“Creating a garden is more than just choosing the right bird feeders or the right garden birdbaths. You need to take a few extra steps to make it a truly magical place where several things can happen. First, you want to create a space that birds feel welcome in. You also want to create a space where you have the ability to view the birds and their activities. In order to get birds into your area and to keep them there, create a garden that welcomes them.
Seven Tips to Successful Bird Gardens
“The following tips will help you to set up the ideal garden that attracts the birds you need and want in your yard.
1. Determine what wild birds are in your area and learn about them. Popular birds in North America include the chickadee, woodpecker, bluebirds, robins, finches and the northern cardinal, though there are many versions of each of these.
2. Do a bit of research to learn about the birds you want to attract. Some of the larger birds are a bit more aggressive, while other birds are more playful. Learn what foods they enjoy and the type of habitat they do best in.
3. Choose a bird feeder. A bird feeder will draw the birds in first. Choose a feeder that will work well for the type of bird you have, including the size of the animal. Use the right bird food for them as well.
4. Locate the bird feeder in an area that is within your sight, but far enough away that the birds feel comfortable visiting the feeder.
5. Install garden bird baths (right). Believe it or not, a good number of birds enjoy playing in the waters of garden birdbaths. Place the birdbath where you can see it, but be sure to place it someplace that the birds feel comfortable.
6. Make sure your garden area offers the look and feel the birds are after. Some prefer to nest in trees while others look for fallen wood, for example. The closer they remain, the more often you will see them.

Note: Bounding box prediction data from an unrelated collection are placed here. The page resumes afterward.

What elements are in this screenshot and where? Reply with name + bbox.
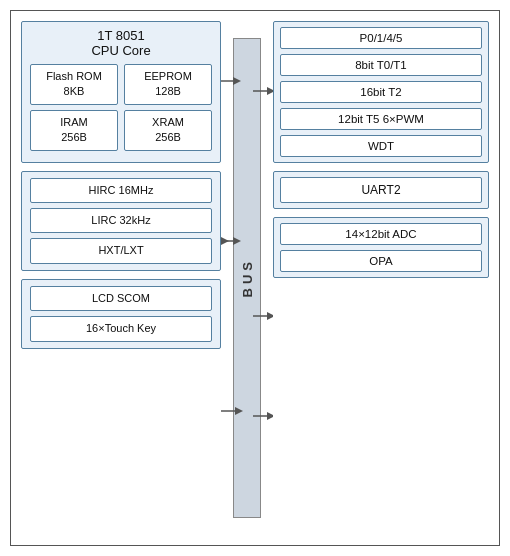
- io-t2: 16bit T2: [280, 81, 482, 103]
- cpu-title: 1T 8051 CPU Core: [30, 28, 212, 58]
- svg-marker-12: [267, 412, 273, 420]
- svg-marker-8: [267, 312, 273, 320]
- uart2-label: UART2: [280, 177, 482, 203]
- bus-column: BUS: [221, 21, 273, 535]
- adc-opa-box: 14×12bit ADC OPA: [273, 217, 489, 278]
- lcd-touch-box: LCD SCOM 16×Touch Key: [21, 279, 221, 349]
- cpu-core-box: 1T 8051 CPU Core Flash ROM 8KB EEPROM 12…: [21, 21, 221, 163]
- right-column: P0/1/4/5 8bit T0/T1 16bit T2 12bit T5 6×…: [273, 21, 489, 535]
- uart-box: UART2: [273, 171, 489, 209]
- svg-marker-5: [221, 237, 229, 245]
- main-diagram: 1T 8051 CPU Core Flash ROM 8KB EEPROM 12…: [10, 10, 500, 546]
- clock-box: HIRC 16MHz LIRC 32kHz HXT/LXT: [21, 171, 221, 271]
- eeprom-box: EEPROM 128B: [124, 64, 212, 105]
- io-p0145: P0/1/4/5: [280, 27, 482, 49]
- svg-marker-3: [267, 87, 273, 95]
- io-t0t1: 8bit T0/T1: [280, 54, 482, 76]
- touch-key-box: 16×Touch Key: [30, 316, 212, 341]
- lcd-scom-box: LCD SCOM: [30, 286, 212, 311]
- opa-item: OPA: [280, 250, 482, 272]
- io-group-box: P0/1/4/5 8bit T0/T1 16bit T2 12bit T5 6×…: [273, 21, 489, 163]
- hirc-box: HIRC 16MHz: [30, 178, 212, 203]
- io-wdt: WDT: [280, 135, 482, 157]
- hxt-box: HXT/LXT: [30, 238, 212, 263]
- cpu-row1: Flash ROM 8KB EEPROM 128B: [30, 64, 212, 105]
- xram-box: XRAM 256B: [124, 110, 212, 151]
- left-column: 1T 8051 CPU Core Flash ROM 8KB EEPROM 12…: [21, 21, 221, 535]
- lirc-box: LIRC 32kHz: [30, 208, 212, 233]
- flash-rom-box: Flash ROM 8KB: [30, 64, 118, 105]
- io-t5-pwm: 12bit T5 6×PWM: [280, 108, 482, 130]
- bus-bar: BUS: [233, 38, 261, 518]
- adc-item: 14×12bit ADC: [280, 223, 482, 245]
- iram-box: IRAM 256B: [30, 110, 118, 151]
- cpu-row2: IRAM 256B XRAM 256B: [30, 110, 212, 151]
- bus-label: BUS: [240, 258, 255, 297]
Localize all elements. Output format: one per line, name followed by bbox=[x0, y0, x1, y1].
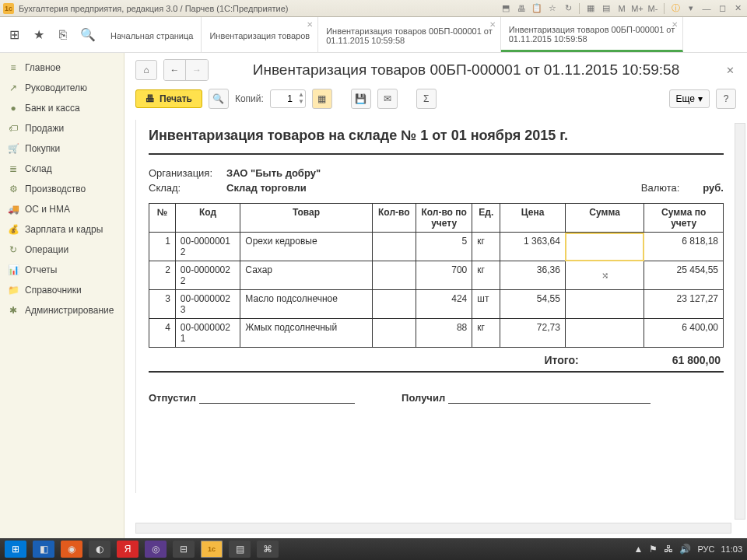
cell[interactable] bbox=[565, 319, 644, 348]
email-button[interactable]: ✉ bbox=[377, 89, 398, 109]
taskbar-app-8[interactable]: ⌘ bbox=[257, 541, 279, 558]
sidebar-item-10[interactable]: 📊Отчеты bbox=[0, 260, 124, 280]
cell[interactable] bbox=[372, 233, 416, 261]
cell[interactable] bbox=[372, 319, 416, 348]
cell[interactable]: 00-00000021 bbox=[175, 319, 240, 348]
cell[interactable]: кг bbox=[472, 233, 500, 261]
cell[interactable]: 00-00000023 bbox=[175, 290, 240, 319]
cell[interactable]: 00-00000012 bbox=[175, 233, 240, 261]
cell[interactable]: 2 bbox=[149, 261, 176, 290]
favorites-icon[interactable]: ★ bbox=[32, 28, 45, 42]
table-row[interactable]: 100-00000012Орехи кедровые5кг1 363,646 8… bbox=[149, 233, 724, 261]
tb-star-icon[interactable]: ☆ bbox=[546, 3, 559, 14]
tb-print-icon[interactable]: 🖶 bbox=[515, 3, 528, 14]
cell[interactable]: 700 bbox=[416, 261, 472, 290]
cell[interactable] bbox=[565, 261, 644, 290]
cell[interactable]: Жмых подсолнечный bbox=[240, 319, 372, 348]
tab-0[interactable]: Начальная страница bbox=[103, 17, 202, 52]
table-row[interactable]: 200-00000022Сахар700кг36,3625 454,55 bbox=[149, 261, 724, 290]
copies-spinner[interactable]: ▲▼ bbox=[298, 91, 304, 105]
sum-button[interactable]: Σ bbox=[416, 89, 437, 109]
tb-calc-icon[interactable]: ▦ bbox=[584, 3, 597, 14]
search-icon[interactable]: 🔍 bbox=[81, 28, 95, 42]
tab-3[interactable]: Инвентаризация товаров 00БП-000001 от01.… bbox=[501, 17, 684, 52]
tb-save-icon[interactable]: ⬒ bbox=[500, 3, 512, 14]
tray-time[interactable]: 11:03 bbox=[721, 544, 742, 554]
cell[interactable]: 00-00000022 bbox=[175, 261, 240, 290]
table-row[interactable]: 400-00000021Жмых подсолнечный88кг72,736 … bbox=[149, 319, 724, 348]
cell[interactable] bbox=[565, 290, 644, 319]
tab-2[interactable]: Инвентаризация товаров 00БП-000001 от01.… bbox=[318, 17, 501, 52]
tb-clip-icon[interactable]: 📋 bbox=[531, 3, 543, 14]
window-minimize-icon[interactable]: — bbox=[700, 3, 713, 14]
help-button[interactable]: ? bbox=[716, 89, 736, 109]
cell[interactable]: Орехи кедровые bbox=[240, 233, 372, 261]
cell[interactable]: кг bbox=[472, 261, 500, 290]
save-file-button[interactable]: 💾 bbox=[351, 89, 371, 109]
sidebar-item-7[interactable]: 🚚ОС и НМА bbox=[0, 199, 124, 219]
cell[interactable]: Масло подсолнечное bbox=[240, 290, 372, 319]
tab-close-icon[interactable]: ✕ bbox=[489, 20, 496, 29]
tb-cal-icon[interactable]: ▤ bbox=[600, 3, 612, 14]
taskbar-app-2[interactable]: ◉ bbox=[61, 541, 82, 558]
cell[interactable]: Сахар bbox=[240, 261, 372, 290]
cell[interactable]: 25 454,55 bbox=[644, 261, 724, 290]
tab-close-icon[interactable]: ✕ bbox=[307, 20, 313, 29]
cell[interactable]: 424 bbox=[416, 290, 472, 319]
sidebar-item-0[interactable]: ≡Главное bbox=[0, 58, 124, 78]
cell[interactable]: 36,36 bbox=[500, 261, 566, 290]
taskbar-app-4[interactable]: Я bbox=[117, 541, 139, 558]
tab-close-icon[interactable]: ✕ bbox=[672, 20, 678, 29]
sidebar-item-1[interactable]: ↗Руководителю bbox=[0, 78, 124, 98]
taskbar-app-1[interactable]: ◧ bbox=[33, 541, 54, 558]
window-close-icon[interactable]: ✕ bbox=[731, 3, 744, 14]
cell[interactable]: 3 bbox=[149, 290, 176, 319]
tray-network-icon[interactable]: 🖧 bbox=[664, 544, 673, 555]
cell[interactable]: 88 bbox=[416, 319, 472, 348]
tb-dropdown-icon[interactable]: ▾ bbox=[685, 3, 697, 14]
taskbar-app-5[interactable]: ◎ bbox=[145, 541, 167, 558]
apps-icon[interactable]: ⊞ bbox=[8, 28, 21, 42]
sidebar-item-2[interactable]: ●Банк и касса bbox=[0, 98, 124, 118]
cell[interactable]: 6 400,00 bbox=[644, 319, 724, 348]
forward-button[interactable]: → bbox=[186, 60, 208, 80]
tb-mminus-button[interactable]: М- bbox=[647, 3, 659, 14]
print-button[interactable]: 🖶Печать bbox=[135, 89, 202, 108]
cell[interactable]: шт bbox=[472, 290, 500, 319]
history-icon[interactable]: ⎘ bbox=[57, 28, 70, 42]
sidebar-item-3[interactable]: 🏷Продажи bbox=[0, 118, 124, 138]
cell[interactable]: 5 bbox=[416, 233, 472, 261]
home-button[interactable]: ⌂ bbox=[135, 60, 157, 80]
horizontal-scrollbar[interactable] bbox=[135, 523, 731, 534]
sidebar-item-4[interactable]: 🛒Покупки bbox=[0, 138, 124, 159]
tray-up-icon[interactable]: ▲ bbox=[634, 544, 644, 555]
tab-1[interactable]: Инвентаризация товаров✕ bbox=[202, 17, 318, 52]
sidebar-item-5[interactable]: ≣Склад bbox=[0, 159, 124, 179]
taskbar-app-3[interactable]: ◐ bbox=[89, 541, 110, 558]
window-maximize-icon[interactable]: ◻ bbox=[716, 3, 728, 14]
cell[interactable]: 23 127,27 bbox=[644, 290, 724, 319]
start-button[interactable]: ⊞ bbox=[5, 541, 26, 558]
cell[interactable]: 72,73 bbox=[500, 319, 566, 348]
vertical-scrollbar[interactable] bbox=[735, 123, 745, 520]
cell[interactable]: 54,55 bbox=[500, 290, 566, 319]
tb-refresh-icon[interactable]: ↻ bbox=[562, 3, 574, 14]
cell[interactable]: 1 bbox=[149, 233, 176, 261]
cell[interactable]: 6 818,18 bbox=[644, 233, 724, 261]
sidebar-item-12[interactable]: ✱Администрирование bbox=[0, 300, 124, 320]
tray-flag-icon[interactable]: ⚑ bbox=[649, 544, 658, 555]
grid-toggle-button[interactable]: ▦ bbox=[312, 89, 332, 109]
tray-volume-icon[interactable]: 🔊 bbox=[679, 544, 691, 555]
tb-info-icon[interactable]: ⓘ bbox=[669, 3, 682, 14]
sidebar-item-11[interactable]: 📁Справочники bbox=[0, 280, 124, 300]
cell[interactable]: 1 363,64 bbox=[500, 233, 566, 261]
cell[interactable] bbox=[372, 290, 416, 319]
sidebar-item-8[interactable]: 💰Зарплата и кадры bbox=[0, 219, 124, 240]
cell[interactable]: 4 bbox=[149, 319, 176, 348]
tb-m-button[interactable]: М bbox=[615, 3, 628, 14]
close-doc-button[interactable]: ✕ bbox=[724, 65, 736, 76]
back-button[interactable]: ← bbox=[164, 60, 186, 80]
taskbar-app-7[interactable]: ▤ bbox=[229, 541, 251, 558]
tray-lang[interactable]: РУС bbox=[697, 544, 714, 554]
cell[interactable] bbox=[372, 261, 416, 290]
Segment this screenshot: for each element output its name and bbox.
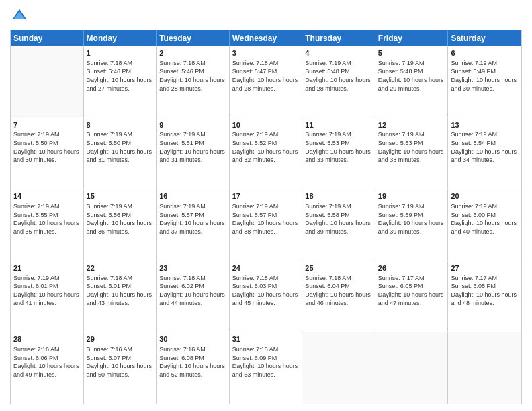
day-number: 16: [159, 191, 226, 201]
calendar-row-3: 21Sunrise: 7:19 AMSunset: 6:01 PMDayligh…: [11, 261, 521, 333]
cell-info: Sunrise: 7:19 AMSunset: 5:51 PMDaylight:…: [159, 130, 226, 164]
calendar-cell: 21Sunrise: 7:19 AMSunset: 6:01 PMDayligh…: [11, 261, 84, 332]
day-number: 31: [232, 334, 300, 345]
day-number: 13: [451, 120, 519, 130]
day-number: 19: [378, 191, 445, 201]
day-number: 9: [159, 120, 226, 130]
header-day-friday: Friday: [375, 30, 449, 46]
cell-info: Sunrise: 7:17 AMSunset: 6:05 PMDaylight:…: [378, 274, 445, 308]
cell-info: Sunrise: 7:19 AMSunset: 5:48 PMDaylight:…: [378, 59, 445, 93]
cell-info: Sunrise: 7:19 AMSunset: 5:59 PMDaylight:…: [378, 202, 445, 236]
header-day-wednesday: Wednesday: [230, 30, 303, 46]
calendar-cell: 27Sunrise: 7:17 AMSunset: 6:05 PMDayligh…: [448, 261, 521, 332]
cell-info: Sunrise: 7:18 AMSunset: 5:46 PMDaylight:…: [87, 59, 154, 93]
calendar-cell: 30Sunrise: 7:16 AMSunset: 6:08 PMDayligh…: [157, 332, 230, 404]
calendar-row-1: 7Sunrise: 7:19 AMSunset: 5:50 PMDaylight…: [11, 118, 521, 190]
header-day-monday: Monday: [84, 30, 157, 46]
calendar-row-0: 1Sunrise: 7:18 AMSunset: 5:46 PMDaylight…: [11, 46, 521, 118]
cell-info: Sunrise: 7:18 AMSunset: 6:01 PMDaylight:…: [87, 274, 154, 308]
cell-info: Sunrise: 7:16 AMSunset: 6:08 PMDaylight:…: [159, 345, 226, 379]
calendar-cell: 5Sunrise: 7:19 AMSunset: 5:48 PMDaylight…: [375, 46, 449, 118]
cell-info: Sunrise: 7:19 AMSunset: 5:53 PMDaylight:…: [305, 130, 372, 164]
cell-info: Sunrise: 7:19 AMSunset: 5:56 PMDaylight:…: [87, 202, 154, 236]
day-number: 29: [87, 334, 154, 345]
cell-info: Sunrise: 7:19 AMSunset: 5:49 PMDaylight:…: [451, 59, 519, 93]
calendar-cell: [11, 46, 84, 118]
calendar-row-4: 28Sunrise: 7:16 AMSunset: 6:06 PMDayligh…: [11, 332, 521, 404]
calendar-row-2: 14Sunrise: 7:19 AMSunset: 5:55 PMDayligh…: [11, 189, 521, 261]
calendar-cell: [448, 332, 521, 404]
calendar-cell: 3Sunrise: 7:18 AMSunset: 5:47 PMDaylight…: [230, 46, 303, 118]
header-day-saturday: Saturday: [448, 30, 521, 46]
day-number: 24: [232, 263, 300, 273]
calendar-cell: 28Sunrise: 7:16 AMSunset: 6:06 PMDayligh…: [11, 332, 84, 404]
day-number: 8: [87, 120, 154, 130]
calendar-cell: 26Sunrise: 7:17 AMSunset: 6:05 PMDayligh…: [375, 261, 449, 332]
cell-info: Sunrise: 7:16 AMSunset: 6:07 PMDaylight:…: [87, 345, 154, 379]
calendar-cell: 6Sunrise: 7:19 AMSunset: 5:49 PMDaylight…: [448, 46, 521, 118]
day-number: 3: [232, 48, 300, 58]
cell-info: Sunrise: 7:18 AMSunset: 5:47 PMDaylight:…: [232, 59, 300, 93]
calendar-cell: 24Sunrise: 7:18 AMSunset: 6:03 PMDayligh…: [230, 261, 303, 332]
day-number: 7: [13, 120, 81, 130]
calendar-cell: 9Sunrise: 7:19 AMSunset: 5:51 PMDaylight…: [157, 118, 230, 189]
logo-icon: [10, 7, 29, 26]
cell-info: Sunrise: 7:19 AMSunset: 6:00 PMDaylight:…: [451, 202, 519, 236]
day-number: 6: [451, 48, 519, 58]
calendar-cell: 7Sunrise: 7:19 AMSunset: 5:50 PMDaylight…: [11, 118, 84, 189]
day-number: 22: [87, 263, 154, 273]
header-day-thursday: Thursday: [302, 30, 375, 46]
calendar-cell: 20Sunrise: 7:19 AMSunset: 6:00 PMDayligh…: [448, 189, 521, 261]
day-number: 18: [305, 191, 372, 201]
cell-info: Sunrise: 7:16 AMSunset: 6:06 PMDaylight:…: [13, 345, 81, 379]
day-number: 15: [87, 191, 154, 201]
calendar-cell: 1Sunrise: 7:18 AMSunset: 5:46 PMDaylight…: [84, 46, 157, 118]
calendar-cell: 14Sunrise: 7:19 AMSunset: 5:55 PMDayligh…: [11, 189, 84, 261]
page: SundayMondayTuesdayWednesdayThursdayFrid…: [0, 0, 532, 411]
cell-info: Sunrise: 7:18 AMSunset: 5:46 PMDaylight:…: [159, 59, 226, 93]
cell-info: Sunrise: 7:17 AMSunset: 6:05 PMDaylight:…: [451, 274, 519, 308]
cell-info: Sunrise: 7:19 AMSunset: 5:50 PMDaylight:…: [13, 130, 81, 164]
day-number: 30: [159, 334, 226, 345]
cell-info: Sunrise: 7:19 AMSunset: 5:54 PMDaylight:…: [451, 130, 519, 164]
calendar-cell: 13Sunrise: 7:19 AMSunset: 5:54 PMDayligh…: [448, 118, 521, 189]
calendar-header: SundayMondayTuesdayWednesdayThursdayFrid…: [11, 30, 521, 46]
day-number: 20: [451, 191, 519, 201]
cell-info: Sunrise: 7:19 AMSunset: 5:53 PMDaylight:…: [378, 130, 445, 164]
calendar-cell: 18Sunrise: 7:19 AMSunset: 5:58 PMDayligh…: [302, 189, 375, 261]
day-number: 17: [232, 191, 300, 201]
calendar-cell: 10Sunrise: 7:19 AMSunset: 5:52 PMDayligh…: [230, 118, 303, 189]
calendar-cell: 31Sunrise: 7:15 AMSunset: 6:09 PMDayligh…: [230, 332, 303, 404]
cell-info: Sunrise: 7:19 AMSunset: 5:52 PMDaylight:…: [232, 130, 300, 164]
cell-info: Sunrise: 7:19 AMSunset: 5:57 PMDaylight:…: [159, 202, 226, 236]
day-number: 5: [378, 48, 445, 58]
day-number: 21: [13, 263, 81, 273]
header: [10, 7, 522, 26]
day-number: 1: [87, 48, 154, 58]
calendar-cell: 17Sunrise: 7:19 AMSunset: 5:57 PMDayligh…: [230, 189, 303, 261]
calendar-cell: 12Sunrise: 7:19 AMSunset: 5:53 PMDayligh…: [375, 118, 449, 189]
logo: [10, 7, 32, 26]
day-number: 26: [378, 263, 445, 273]
day-number: 27: [451, 263, 519, 273]
cell-info: Sunrise: 7:18 AMSunset: 6:03 PMDaylight:…: [232, 274, 300, 308]
calendar-cell: 15Sunrise: 7:19 AMSunset: 5:56 PMDayligh…: [84, 189, 157, 261]
cell-info: Sunrise: 7:19 AMSunset: 5:50 PMDaylight:…: [87, 130, 154, 164]
calendar-cell: 4Sunrise: 7:19 AMSunset: 5:48 PMDaylight…: [302, 46, 375, 118]
cell-info: Sunrise: 7:18 AMSunset: 6:04 PMDaylight:…: [305, 274, 372, 308]
day-number: 25: [305, 263, 372, 273]
day-number: 11: [305, 120, 372, 130]
cell-info: Sunrise: 7:19 AMSunset: 5:58 PMDaylight:…: [305, 202, 372, 236]
cell-info: Sunrise: 7:19 AMSunset: 5:55 PMDaylight:…: [13, 202, 81, 236]
calendar-cell: 2Sunrise: 7:18 AMSunset: 5:46 PMDaylight…: [157, 46, 230, 118]
header-day-sunday: Sunday: [11, 30, 84, 46]
day-number: 14: [13, 191, 81, 201]
day-number: 4: [305, 48, 372, 58]
day-number: 12: [378, 120, 445, 130]
calendar-cell: 16Sunrise: 7:19 AMSunset: 5:57 PMDayligh…: [157, 189, 230, 261]
cell-info: Sunrise: 7:15 AMSunset: 6:09 PMDaylight:…: [232, 345, 300, 379]
day-number: 23: [159, 263, 226, 273]
calendar-cell: 22Sunrise: 7:18 AMSunset: 6:01 PMDayligh…: [84, 261, 157, 332]
calendar: SundayMondayTuesdayWednesdayThursdayFrid…: [10, 30, 522, 404]
cell-info: Sunrise: 7:19 AMSunset: 6:01 PMDaylight:…: [13, 274, 81, 308]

7. Keep your garden birdbaths full of clean water and bird food in your feeders. If you do not keep them full on a regular basis, the birds will not likely come and visit often.
“Maintain your garden and keep predators away – such as larger animals, cats and even larger birds. You also need to ensure that you keep garden birdbaths clean and well maintained. This encourages the birds to keep coming back time and time again for a source of food and water. When you set up your garden and pay attention to these details, you are more likely to have a regular assortment of birds coming to you.”
30th September 2010
The earlier guest post by Chantelle on birdfeeders attracted the attention of Malaysian birder-photographer Choo Tse Chien who commented that “We have at least 15-17 species of birds in suburbia all of which will easily come to a feeder (if correct feed is offered) or to a bird bath. …The thing is the lack of ready made bird feeders on sale in this part of the world. Need a bit of ingenuity and DIY skills to construct one. I, for one, would readily buy a well made one off the shelf if it were available.”
One advantage of birdbaths and birdfeeder, especially in the tropics, is that they allow close study of bird behaviour in the comfort of one’s home garden. Bird enthusiasts can then spend quality time observing common garden birds, as much is not known about their behaviour. Earlier posts have shown that we can attract Spotted Doves by scattering birdseeds in the garden. Once the birds get accustomed to the area and the people involved, there is much that can be learn, as seen HERE-1, HERE-2 and HERE-3.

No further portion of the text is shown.